One method to accomplish this could be to use a FlexApp pre-activation script to do a command-line uninstall or manual cleanup of the existing application prior to playing back the newly captured FlexApp version. It’s possible that this doesn’t work for all applications and YMMV.
The WMIC command can be useful for this task. You can use the wmic product list command to see the list of installed software and get the exact product name seen in the Description field. Then you can test to see if that software plays nice with a WMIC uninstall call from an elevated cmd prompt: wmic product where name=”Application Name” call uninstall – If the software uninstalls silently, then this can be used as a pre-activation script within the FlexApp package to uninstall the native copy of the application prior to FlexApp playback. There are other options for the query as well, instead of an exact match, you can do a “like match” with wildcards, also. I.e. TightVNC could be done with, wmic product where “name like ‘%%VNC’” call uninstall
Some apps may need a /NONINTERACTIVE flag at the end to do a silent uninstall, other apps may not uninstall at all if this flag is used. Each application may behave differently. The worst-case is you can’t get an uninstall to work and you must use a script to blow away the entire installation structure and reg values like a manual uninstall/cleanup. If the folder structure is gone from disk, most FlexApps will playback and operate just fine despite not being uninstalled using the normal method.

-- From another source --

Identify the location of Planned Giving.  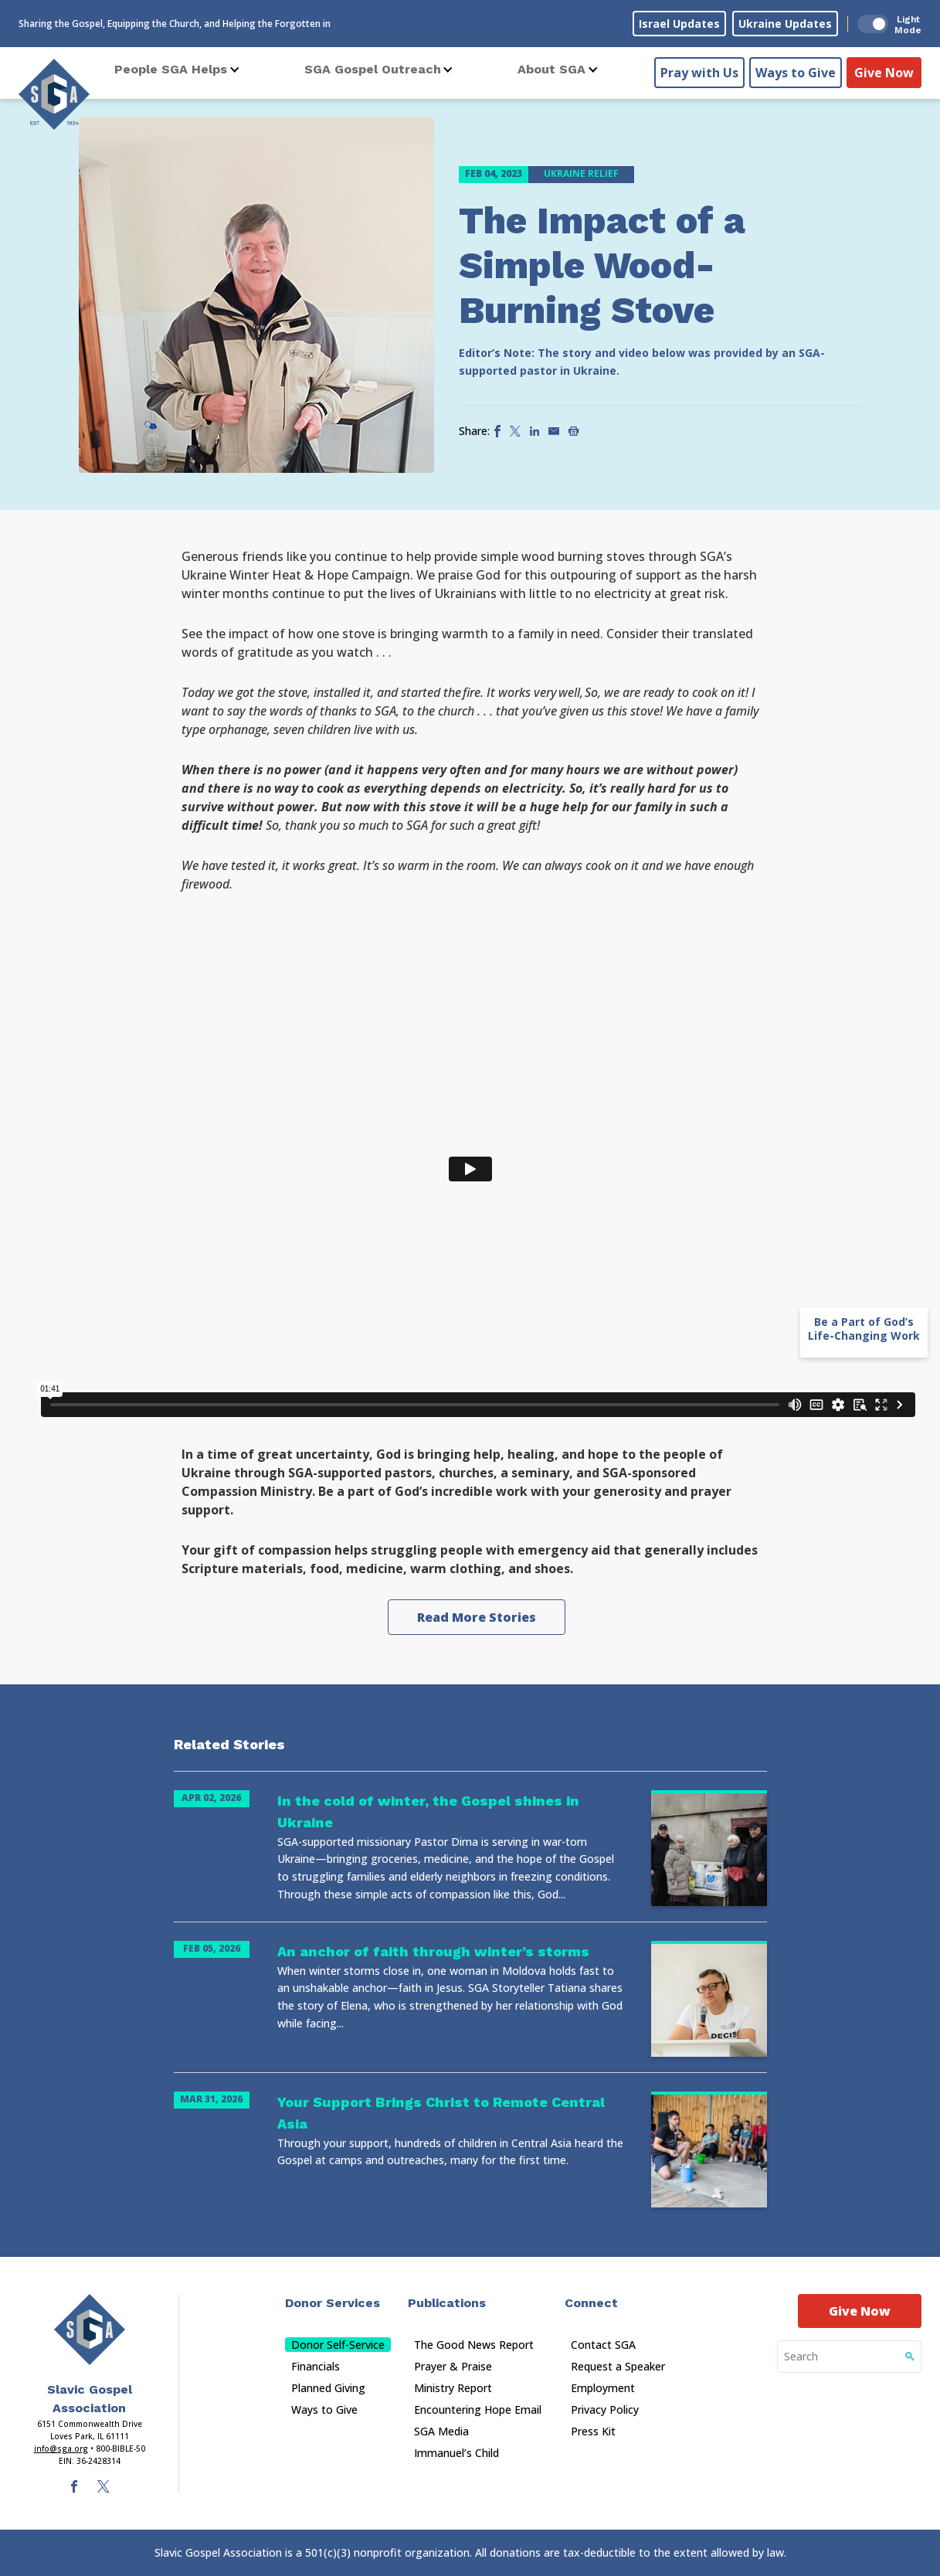 (328, 2388).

To add a script to a FlexApp package, you must make sure the FlexApp is not assigned in any ProfileUnity configurations or currently being played back by any machines. On the FlexApp Packaging Console, click the Play button next to the app. Once it finishes playing back, click the Edit button and find the “ABC” icon in the dropdown menu. That will bring up the script window. You will need a .BAT file with your commands to insert into the package. Keep in mind that any scripts added to packages get run when editing packages, as well.
*Office and Adobe applications are known to not cleanly uninstall themselves and are not good candidates for this method.